A Critical Analysis: Microsoft’s January, 2025, Study of Critical Thinking and Knowledge Workers

Feb 15, 2025

“Your Brain on AI: Atrophied and Unprepared” screamed the headline from Forbes. “AI is harming your critical thinking: Microsoft study suggests” hedged The Daily Star. “A new paper from Microsoft Research finds that humans who increasingly rely on generative AI (GAI) in their work use less critical thinking that can deteriorate their cognitive abilities,” reported Mediapost. Forbes, The Daily Star, and Mediapost at least got the warning from the study right, even though they overstated the MS paper’s speculation based on the study’s findings. I found the paper incredibly interesting because of its useful and clear background on research that has been done in the area of knowledge workers and AI. But I have serious reservations about whether the study says anything about critical thinking. Do read it, but don’t expect a coherent theoretical framework and a defensible methodology, two flaws in the research which make its claim underwhelming.

A Humble Critique of the Validity of Interpretations of the Findings

The Microsoft paper purports to explore the impact of generative AI on critical thinking among knowledge workers. The study included 319 participants, with the largest occupational categories (top five) being:

Computer and Mathematical (18.5%)
Arts, Design, Entertainment, Sports, and Media (13.79%)
Office and Administrative Support (11.7%)
Business and Financial Operations (10.8%)
Educational Instruction and Library (7.6%)

It examines retrospective (look-backs) self-reports of AI-integrated tasks and finds complex relationships between confidence, effort, and enaction of critical thinking. The following excerpt from the study is the best way to express how the data were collected in terms of task dynamics:

From Section 3.3 (Analysis Procedure): "In our survey, participants were asked to share three real examples of their GenAI tool use at work. To increase the variety of examples collected, participants were asked to think of three different examples, one for each task type: Creation, Information, and Advice (see Section 3.1.1). Then, participants were asked to share an example of each task type in detail. The order of task types was randomised to avoid order and fatigue effects. For each example, as mentioned, we measure participants' perceived enaction of critical thinking, perceived effort in critical cognitive activities, and perceived confidence. All participants shared three examples. However, they were allowed to skip any task type they did not have experience of and substitute another task type — e.g., a participant could share two examples about Creation and one example about Advice, if they had no experience of an Information task."

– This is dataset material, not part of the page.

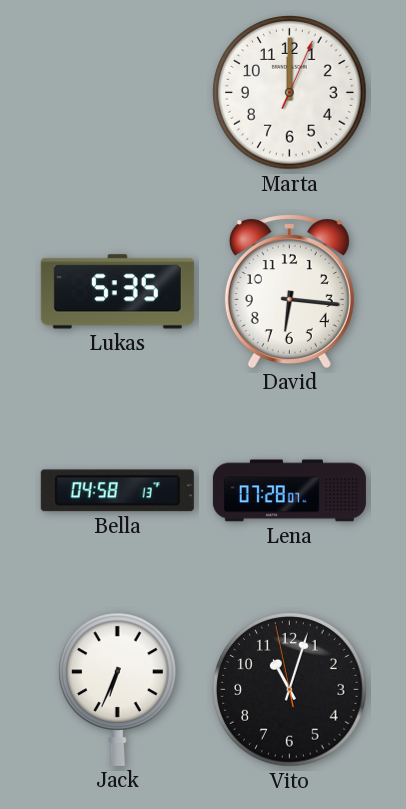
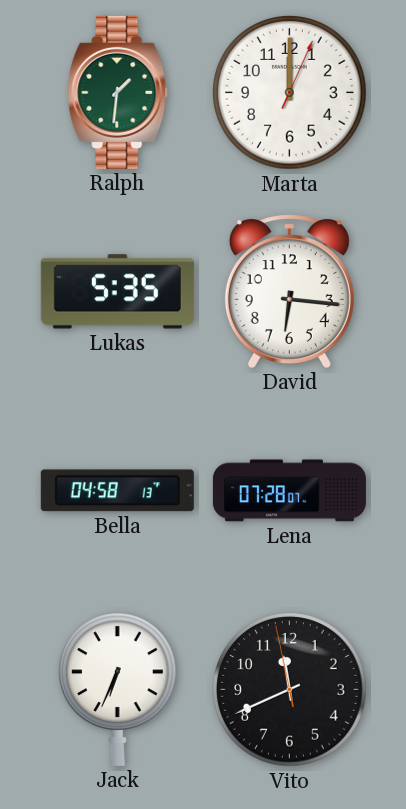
Ralph: none -> 1:31
Vito: 11:02 -> 11:40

The study measures confidence in multiple dimensions: confidence in self, confidence in AI, and confidence in evaluating AI output. This multifaceted approach reveals that in theory the relationship between confidence, effort, and critical thinking varies depending on whether the confidence is placed in oneself or in the AI tool. However, the fundamental question remains whether self-reported enaction of CT, effort, and confidence can serve as valid proxies for critical thinking, regardless of how carefully these factors are measured.

As described in section 3.1.3 of the paper, the researchers measured effort by asking participants whether using GenAI changed the effort required for six different cognitive activities (based on Bloom's taxonomy). Here's the quote:

"For each task example, participants were asked if, and how much, the use of the GenAI tool changed the effort of critical thinking activities compared to when they did not use the AI tool. We used the five-point scale 'much less effort', 'less effort', 'about the same', 'more effort', to 'much more effort' (which we code as integers ranging between −2 and +2). Participants could choose 'N/A' if they thought that a cognitive activity was not relevant to the task."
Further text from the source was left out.